(Saved entries)

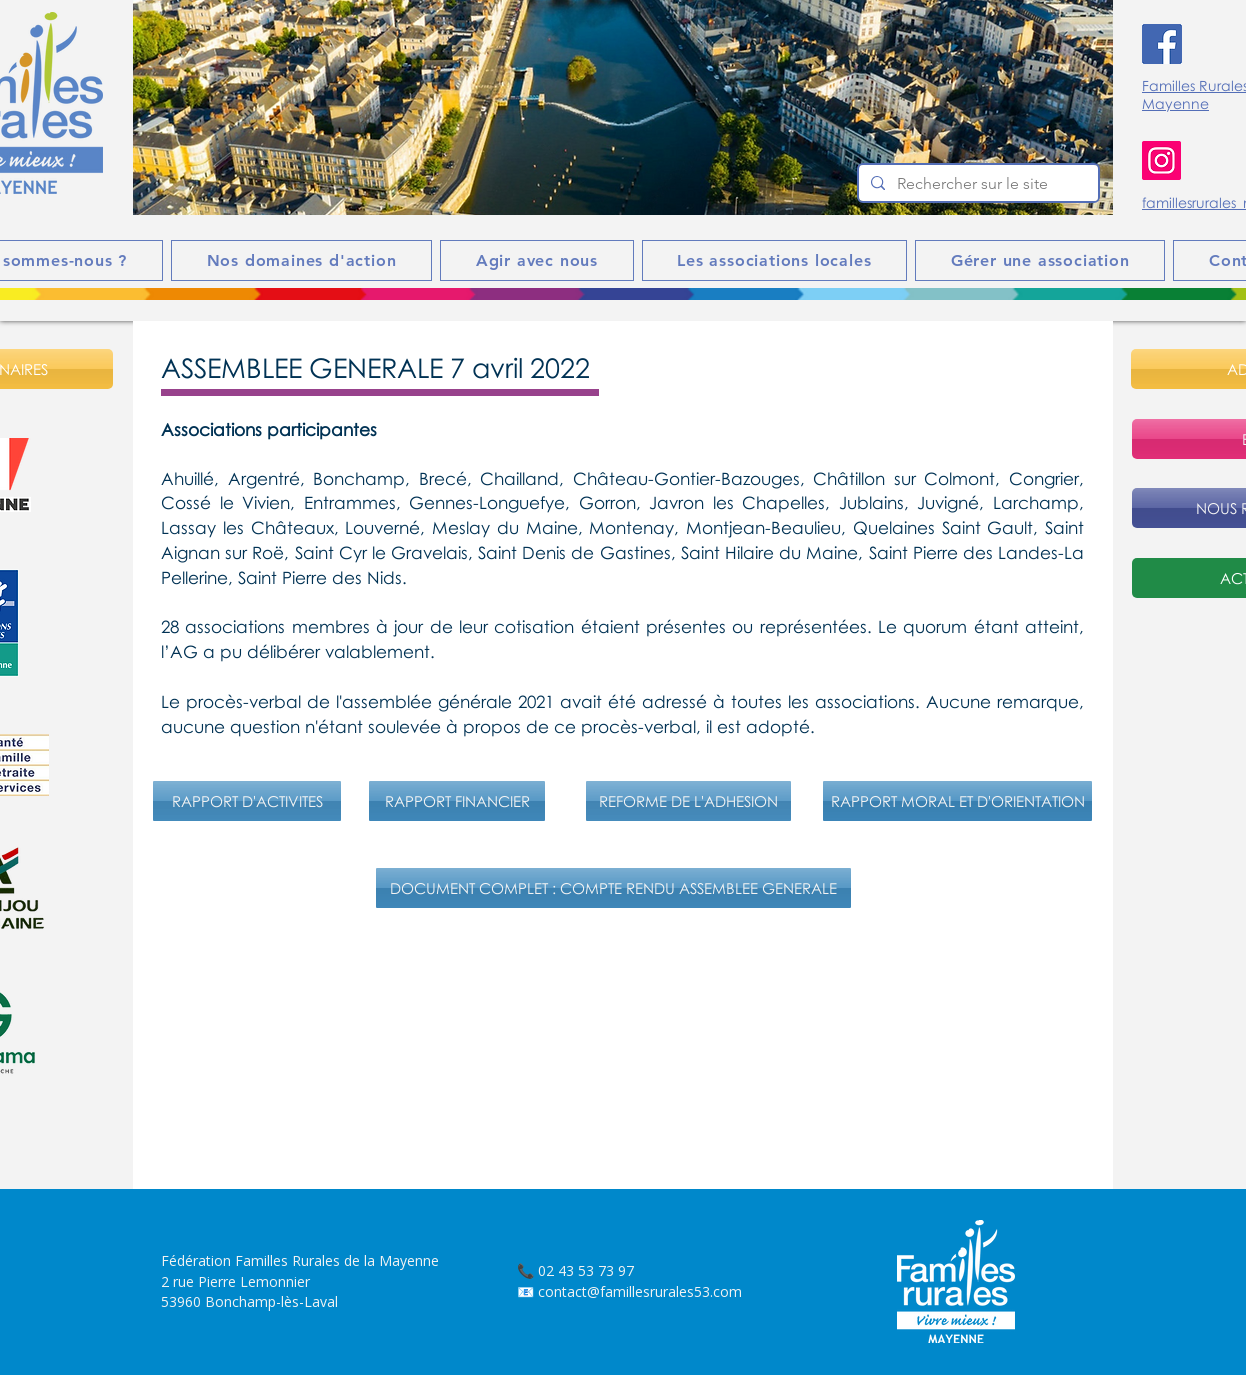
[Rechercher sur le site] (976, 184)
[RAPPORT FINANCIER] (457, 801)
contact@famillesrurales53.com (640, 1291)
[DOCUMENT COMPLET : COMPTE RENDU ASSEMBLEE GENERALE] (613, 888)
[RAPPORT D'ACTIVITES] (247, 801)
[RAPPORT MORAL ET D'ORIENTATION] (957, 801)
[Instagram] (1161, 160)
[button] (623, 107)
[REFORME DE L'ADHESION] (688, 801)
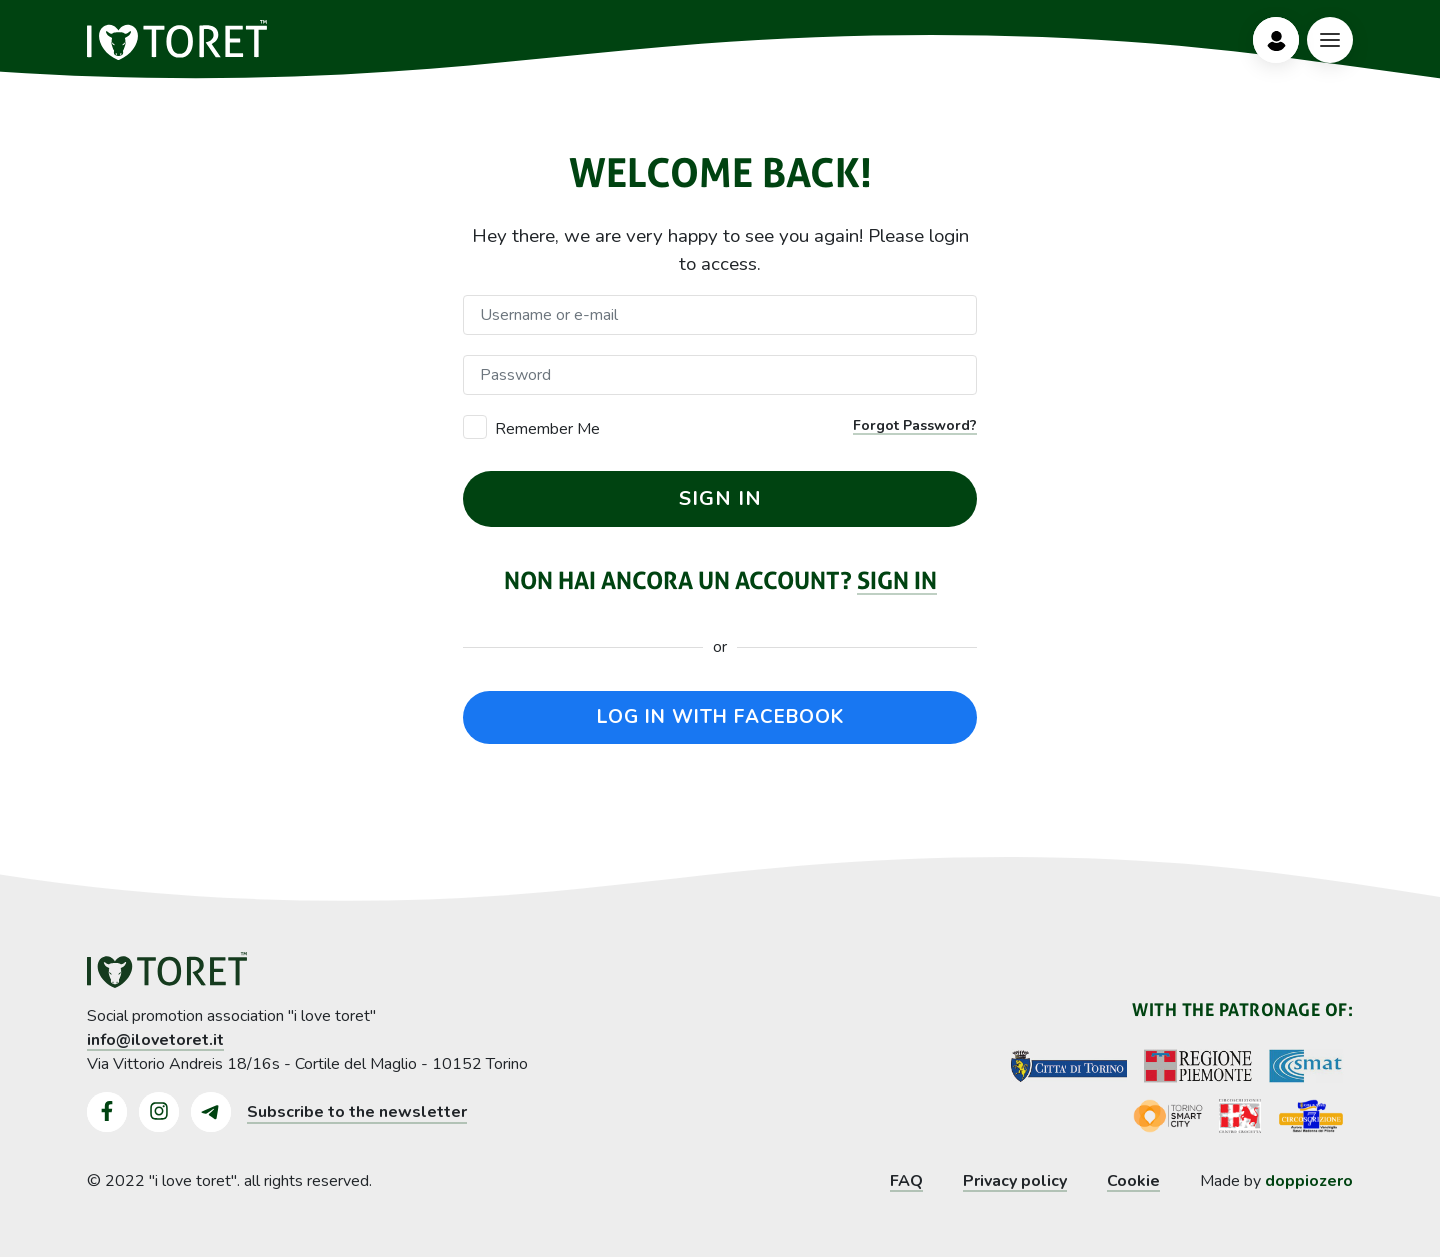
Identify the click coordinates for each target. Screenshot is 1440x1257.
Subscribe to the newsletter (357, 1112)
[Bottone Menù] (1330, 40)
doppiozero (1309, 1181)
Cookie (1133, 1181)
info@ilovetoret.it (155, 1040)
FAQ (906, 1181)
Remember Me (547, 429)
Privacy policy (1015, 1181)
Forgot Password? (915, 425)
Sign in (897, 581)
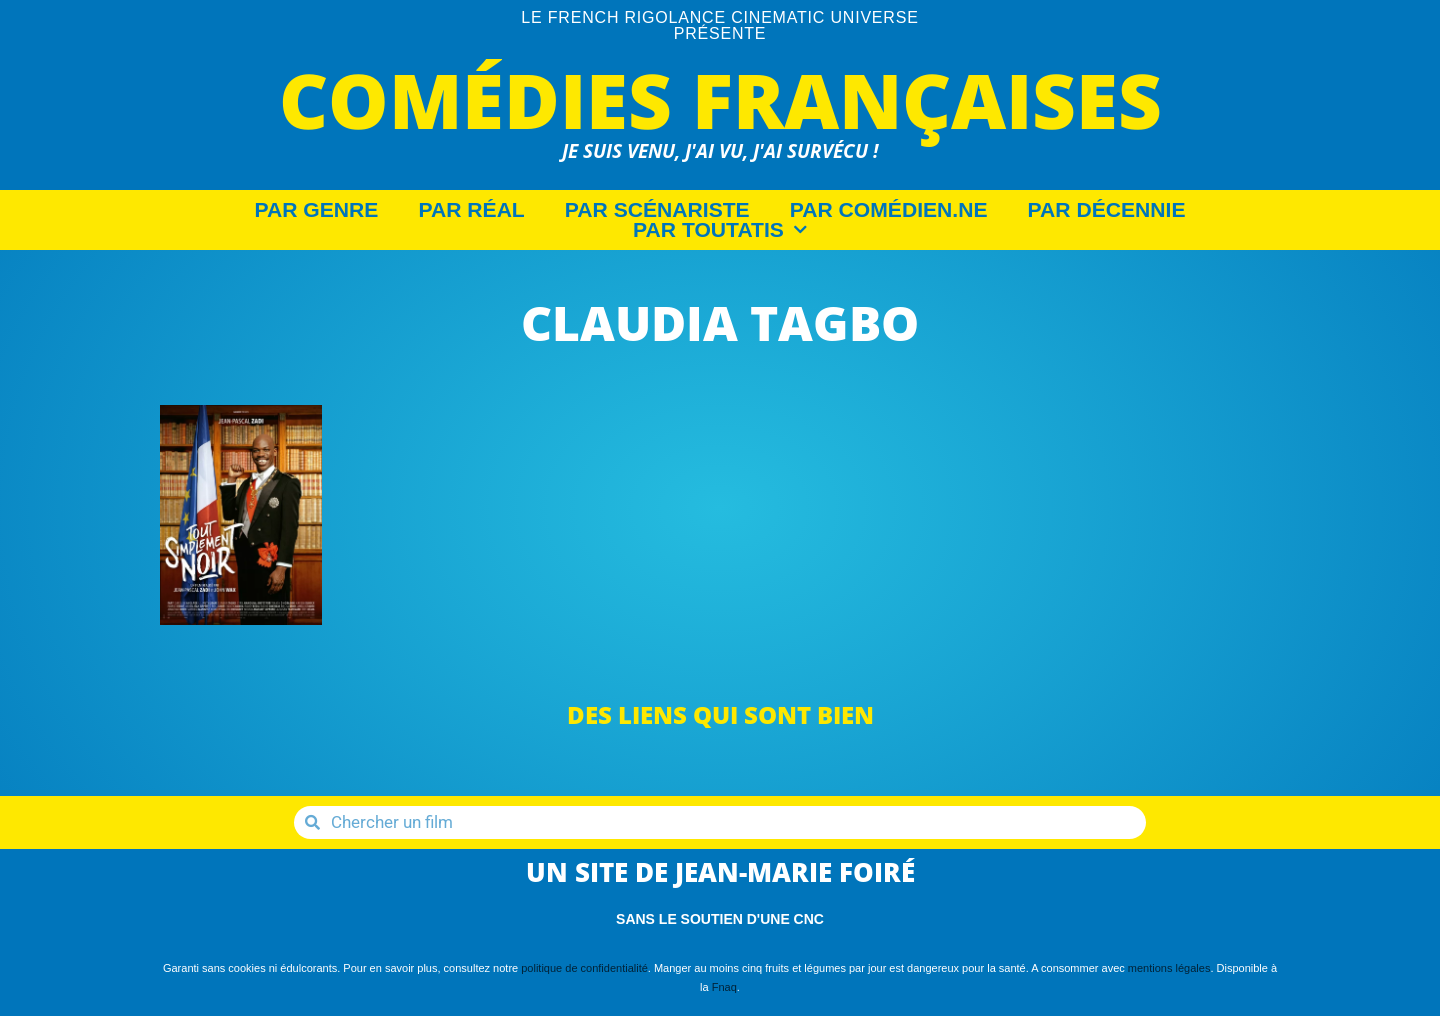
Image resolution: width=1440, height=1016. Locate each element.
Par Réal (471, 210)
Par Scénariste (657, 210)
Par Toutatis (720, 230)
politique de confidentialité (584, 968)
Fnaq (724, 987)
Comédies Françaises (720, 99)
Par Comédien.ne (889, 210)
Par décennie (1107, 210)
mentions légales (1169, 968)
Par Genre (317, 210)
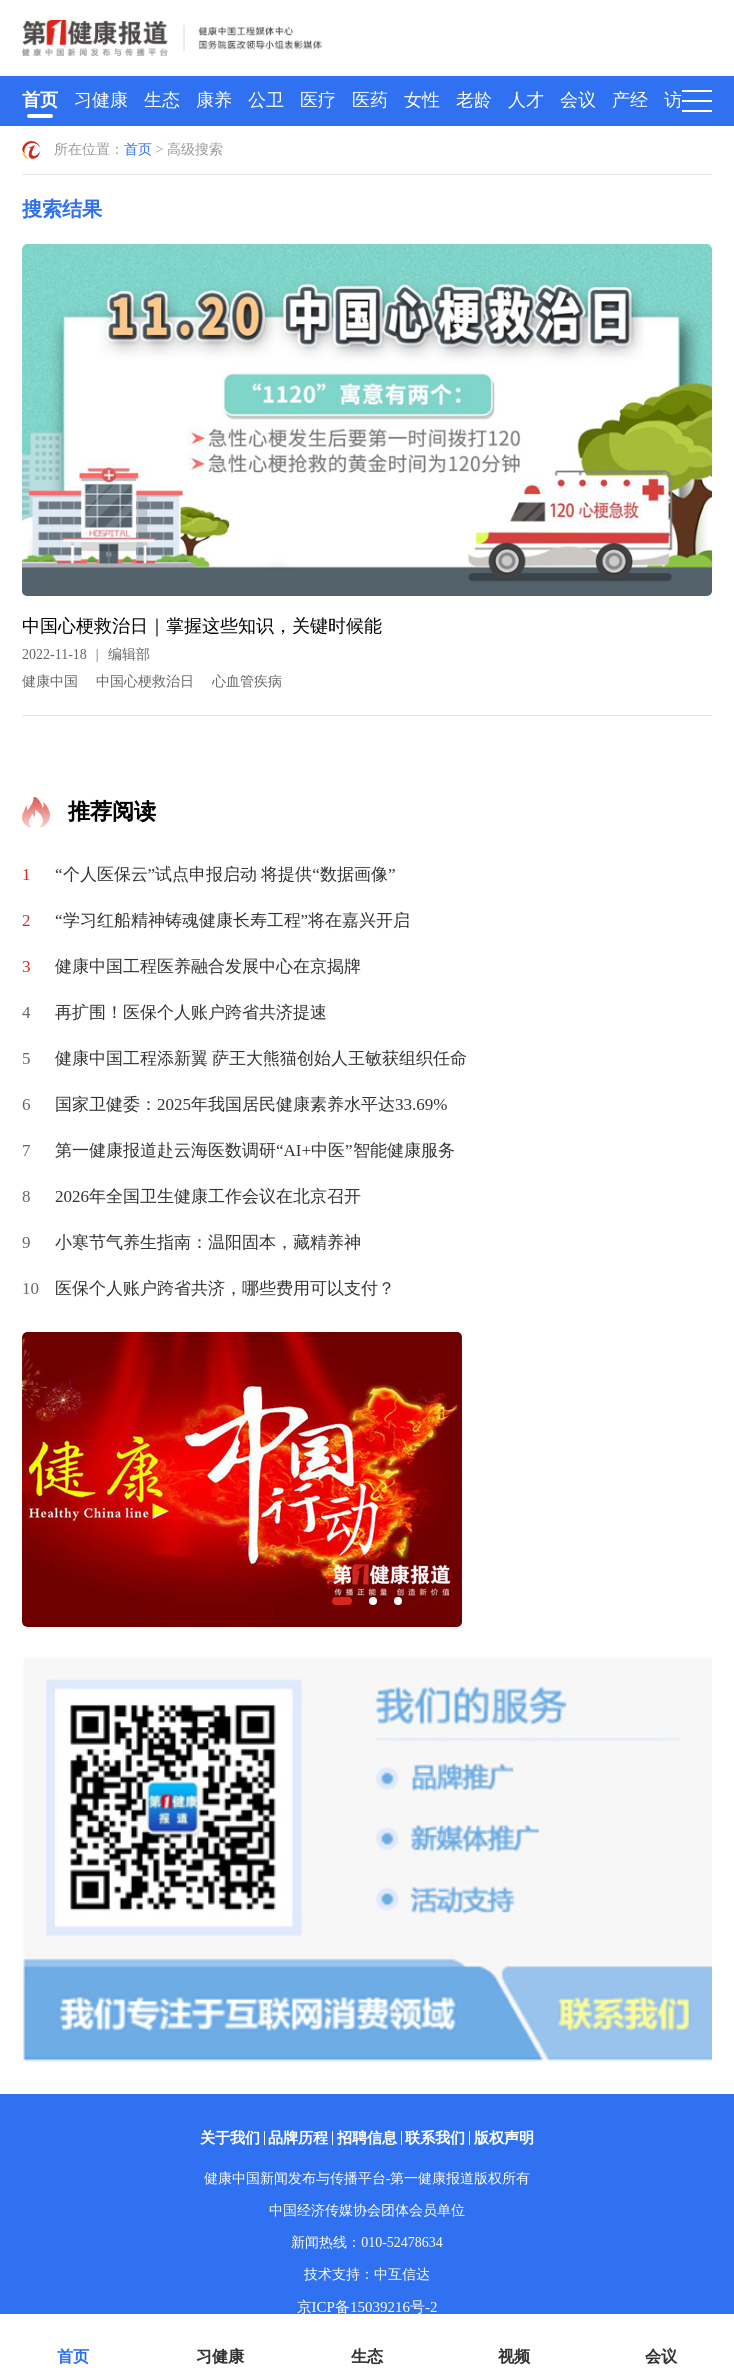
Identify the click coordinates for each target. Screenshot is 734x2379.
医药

-- What this task involves --
Begin with the line containing "Par Scénariste (657, 210)", stop at the last line of the records above, and copy every line in between exactly, both ends included, with no pictures.

-- Answer section --
Par Scénariste (657, 210)
Par Toutatis (720, 230)
politique de confidentialité (584, 968)
Fnaq (724, 987)
Comédies Françaises (720, 99)
Par Comédien.ne (889, 210)
Par décennie (1107, 210)
mentions légales (1169, 968)
Par Genre (317, 210)
Identify the click coordinates for each target. Screenshot is 734x2379.
医药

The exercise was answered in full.